I have a real problem seeing what could make Nokia rebound into being a significant mobile phone player again, given the lack of strategy beyond mobile phones per se. The only good thing is that Nokia spotted the problems before it had a solid financial effect. Compared to Motorola and RIM, Nokia has already taken decisive measures to change strategy, reduce headcount and have a path to success. Let's see if that path leads to glory or misery.

17 April, 2012


just quickly going to touch upon Ericsson.. the first industrial employer I had after graduating and spending 2 years as journalist and producer. Ericsson is one of these amazing companies that has a tremendous impact on the local countries development and efforts. In Finland, you have Nokia. In Gothenburg area, you have Volvo and in Stockholm (actually Sweden), you have Ericsson with all its spin-offs.

In Lund, we have a global centre of talents for baseband modem, which can be seen in the spin-offs from Ericsson: ST-Ericsson and Sony Mobile, where the of the R&D for these companies are base-band and radio in Lund. Huawei recently setup an R&D Center, headed by the former Ericsson-exec, Tord Wingren. Guess where? Lund...

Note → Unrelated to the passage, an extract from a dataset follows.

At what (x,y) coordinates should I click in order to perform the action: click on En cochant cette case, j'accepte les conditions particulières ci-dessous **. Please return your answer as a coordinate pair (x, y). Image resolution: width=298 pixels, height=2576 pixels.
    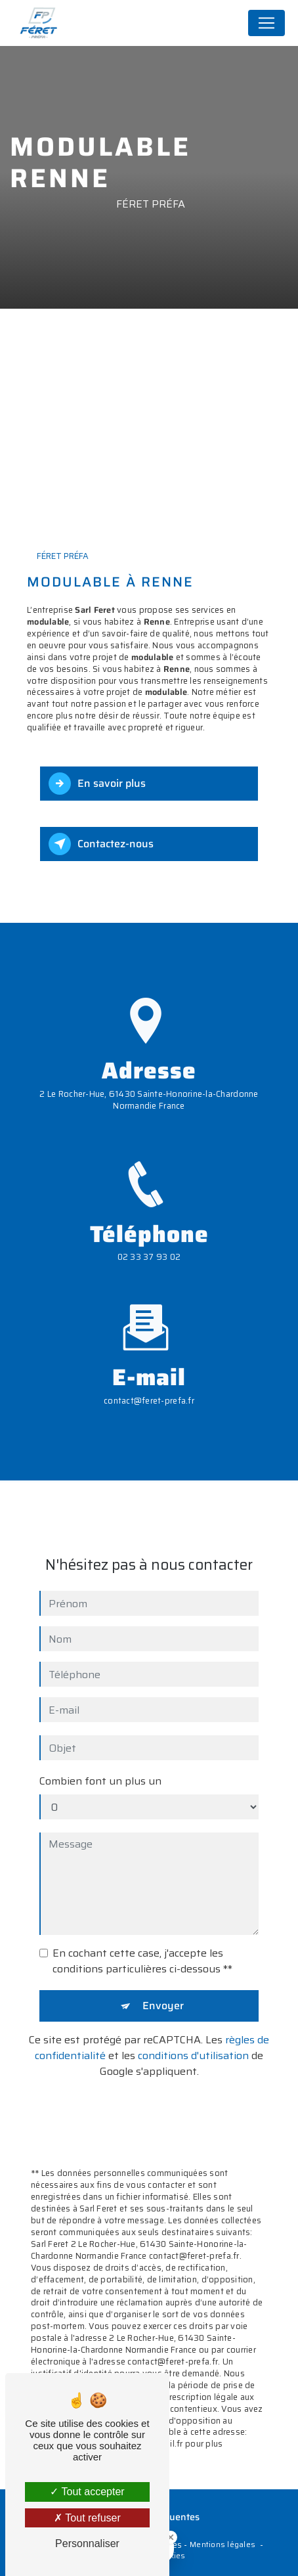     Looking at the image, I should click on (142, 1944).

The impact that Ericsson has in the Swedish industry and the world's telecommunications can not be under-estimated. The close co-operation with the former Televerket, with their genius chief engineer, late Östen Mäkitalo (whom I had the honor to meet just short time before his unexpected death), have led to today's revolutionary changes in how we communicate through the mobile phone. It was the 70's and 80's joint R&D between the two companies that commercialized the mobile phone telephony - first with NMT and later with GSM.

Silicon Alley in Stockholm, Kista has numerous R&D centers, university programs and is probably the largest concentration of skilled wireless engineers in the world.

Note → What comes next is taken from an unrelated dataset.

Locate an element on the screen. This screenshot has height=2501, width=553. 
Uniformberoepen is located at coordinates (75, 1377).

I hope to get back more to Ericsson given the monumental impact they have on today's wireless industry and the local businesses in Sweden.

15 April, 2012


Sweden, and Stockholm, has a lot of interesting startups. One of them is Mynewsdesk, which I never heard about before I became the Managing Director of Symbio Sweden. Well, I heard of them and noted the name but was not sure what it was until I started to investigate PR strategies to make Symbio more known in the Swedish market.

Mynewsdesk is one of these innovative cool Swedish startups, this time the serial entrepreneur is Kristofer Björkman, who has created a PR channel that makes it easier for both brands and journalist to follow what is relevant, sort of a closed social network.  Started in 2003, they got acquired 2008 by NHST (a norwegian publishing house) and now have offices in Sweden, Norway, Finland, UK and Singapore (soon US).

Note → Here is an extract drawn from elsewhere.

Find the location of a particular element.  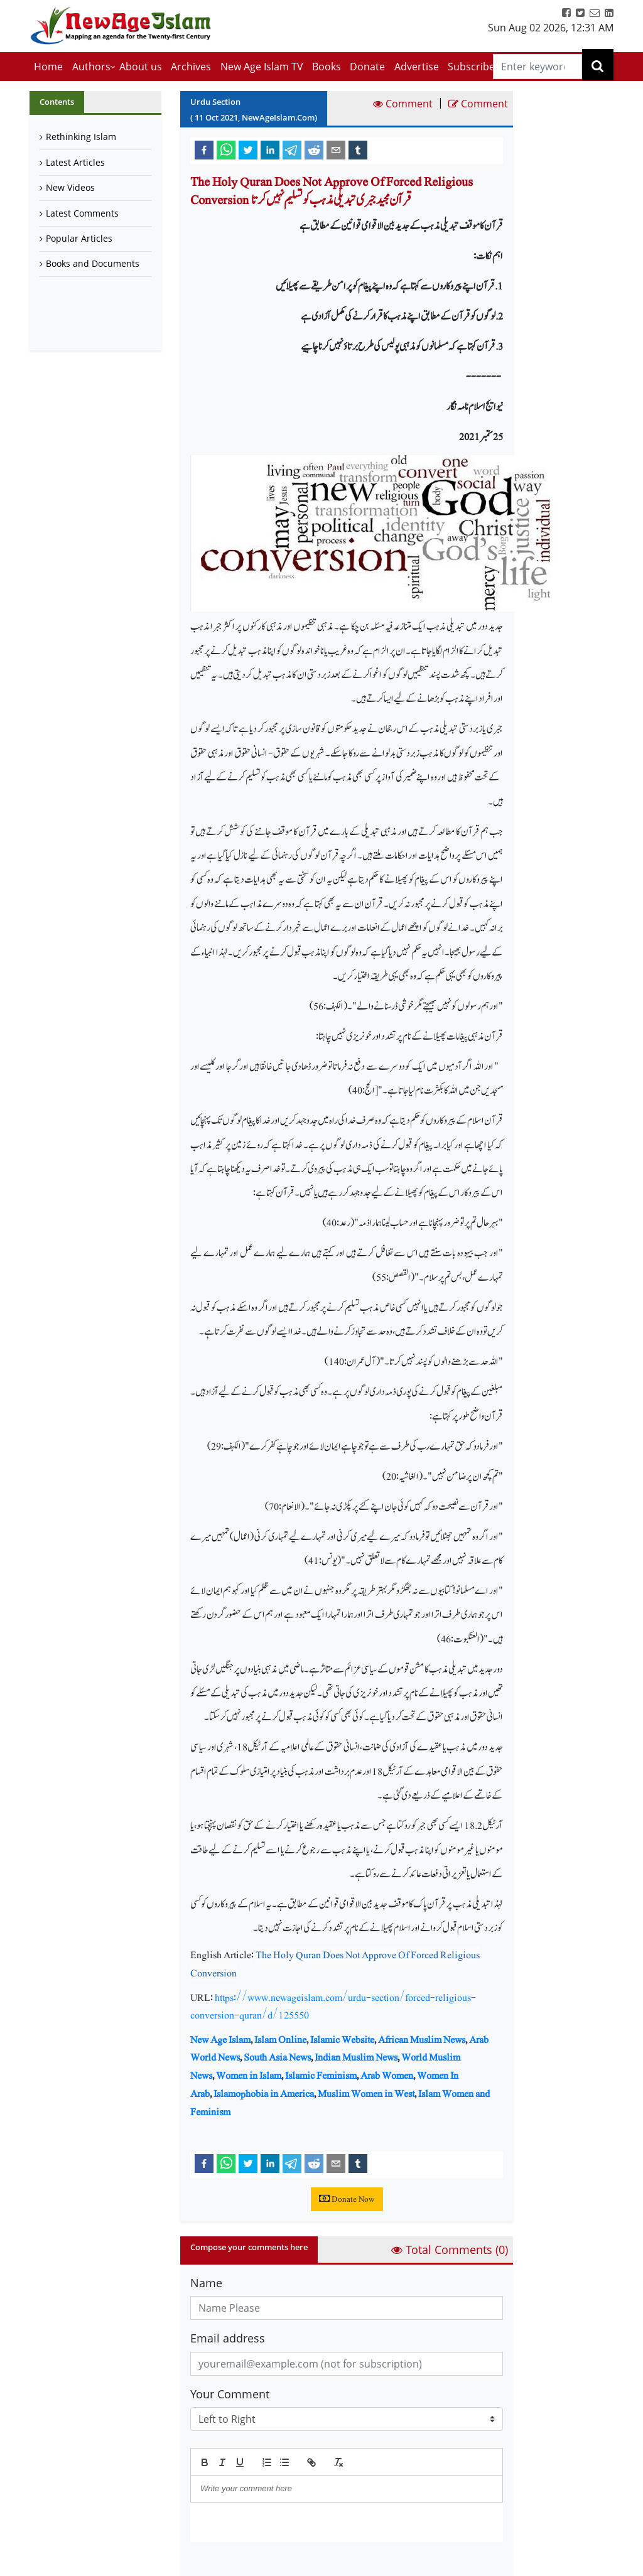 Latest Articles is located at coordinates (75, 162).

A good example of a Swedish startup. It will be interesting to see what Kristofer has in the pipe as a next startup (after MrJet and SF-Anytime)

14 April, 2012

The Return to Scandinavia

As of a month, I am back to Sweden, more precisely Stockholm and it will be quite a change. From being based in city/country that hosts the world's largest operators and service providers (China Mobile soon 700M subs, Tencent/QQ with a billion accounts and more than a half billion active accounts, Sina Weibo with more than 300 millions users for their twitter-like service) to Nordic countries with the same population of Beijing only and Stockholm, the home of Spotify, Ericsson, Investor, Electrolux and now me.

But the dynamics of the start-up community and the creative arising from the proximity to Royal University of Technology and Ericsson is quite amazing. There are a lot of interesting things happening that has global reach and attraction - Spotify, Wrapp, Videoplaza and many more - it makes me hope that the time I will spend supporting these types of companies and the all the others in Sweden through my role at Symbio Sweden will be quite exciting - though probably on a different scale of what was going on in China.